A quick test on an OS X (10.5.8) box gives:

$ java EncDemo
MacRoman
3f

whereas my Kubuntu box gives:

$ java EncDemo
UTF-8
c3 be

but if I change the locale:

$ LANG=en_US java EncDemo
US-ASCII
3f

delt0r · December 23, 2009, 10:53am

mmm Thanks… But i do hate it when i learn something that says some deployed code is wrong (but its working!). Guess I got lucky and the encoding is set somewhere in the app.

So that leaves us with strings and some unpacking logic i guess. I did some tests last night, strings to seem to pack rather tightly into the archives. Random data does not expand the pack200.gz by much more than the data (24 extra bytes from 1024). However there are some illegal values so that not really quite 1024 random bytes.

pjt33 · December 23, 2009, 11:45am

Maybe you’re just using values in ASCII, which are the same in most encodings which aren’t designed for locales which use a non-Latin alphabet. I’ve been badly bitten before, to the extent that I’ve added a sanity check string to my main data file which will break if it gets mis-transformed (e.g. saved as UTF-8 and loaded as ISO-8859-1) at any step.

delt0r · January 3, 2010, 11:11am

Well after reading up on Pack200 and constant pools and everything else that isn’t real work (Molten salt reactors for the win!) I have found a pretty easy way to get the data into the jar/pack200 file.

Just use a resource file!

Really, i get a 2 byte overhead including a file named “run” (ie its already in the global constants pool) of zero length. I also get pretty good compression with non zero length files. Now the best gains are with the fact that the decoding logic is minimal as compared to strings.

Turns out this would be the same overhead in a pack200 file as a attribute that is just stored. ie its very close to just appending raw bytes to the class. I can’t see any other method getting close really.

moogie · January 3, 2010, 11:49am

yup, that was my conclusion when i investigated converting the “embed binary data as an class attribute” trick for use in pack200… dont bother for the reasons you stated above.

pjt33 · January 3, 2010, 2:27pm

Are you going to show us what it is? Sounds to me like a getClass() call, a Class.getResourceAsStream(String) call, and an InputStream.read() call at minimum, which doesn’t seem to compare particularly favourably with String.charAt(int).

delt0r · January 3, 2010, 2:45pm

Its an input stream and ClassLoader.getSys… I don’t remember what the test came up with. But since to get any char from a string you must encode it, most bytes expands to 2 bytes with the high bit/s set (some to 3 bytes). This seems to be bad news for gzip and pack200 does not deal with these well (optimised for strings that are class names for clear reasons).

Over all its a pretty big difference in my case. 10 sprites(line art) is expanding the archive by just 30 bytes now rather than 100, and the addition of ClassLoader and inputstream are worth it (about 30 bytes IIRC).
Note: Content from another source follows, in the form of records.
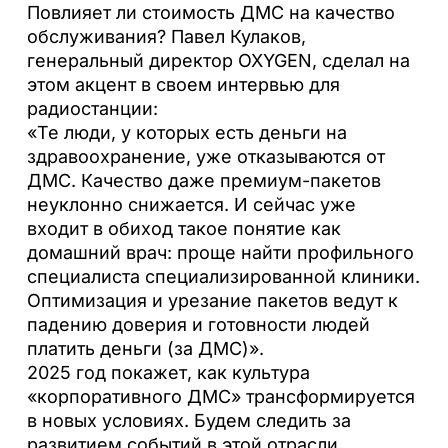
Повлияет ли стоимость ДМС на качество
обслуживания? Павел Кулаков,
генеральный директор OXYGEN, сделал на
этом акцент в своем интервью для
радиостанции:
«Те люди, у которых есть деньги на
здравоохранение, уже отказываются от
ДМС. Качество даже премиум-пакетов
неуклонно снижается. И сейчас уже
входит в обиход такое понятие как
домашний врач: проще найти профильного
специалиста специализированной клиники.
Оптимизация и урезание пакетов ведут к
падению доверия и готовности людей
платить деньги (за ДМС)».
2025 год покажет, как культура
«корпоративного ДМС» трансформируется
в новых условиях. Будем следить за
развитием событий в этой отрасли.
The loops to put data into datastructures is still the larger part of it.

Demonpants · January 4, 2010, 3:27pm

A related but also separate question:

Currently I have my level data stored something like this:


wwwwwwwwww
w s  w  ew
w    w   w
w    w   w
w        w
wwwwwwwwww

That goes into an external txt file, sans extension and with one character in the file name. Now, the question is: would be perhaps be a better idea to put the string directly into the Java source like this:


String levelData = "wwwwwwwwww\nw s  w  ew\nw    w   w\nw    w   w\nw        w\n wwwwwwwwww";

And is there an even better way to do it?

delt0r · January 4, 2010, 3:33pm

Well in this case all the characters you use do in fact take only 1 byte in class file UTF-8. Also you could use the statistics of the English language to pick characters, since more common ones use less bits with Huffman coding. (ie use ‘e’ rather than the rare ‘w’). So I would think a string could work pretty well in this case, and you save having the ClassLoader.get… method and InputStream classes in the constant pool as well.

Demonpants · January 4, 2010, 5:48pm

Cool, I’ll have to look up Huffman coding and then just choose letters that work better. I only need like 5 characters, after all.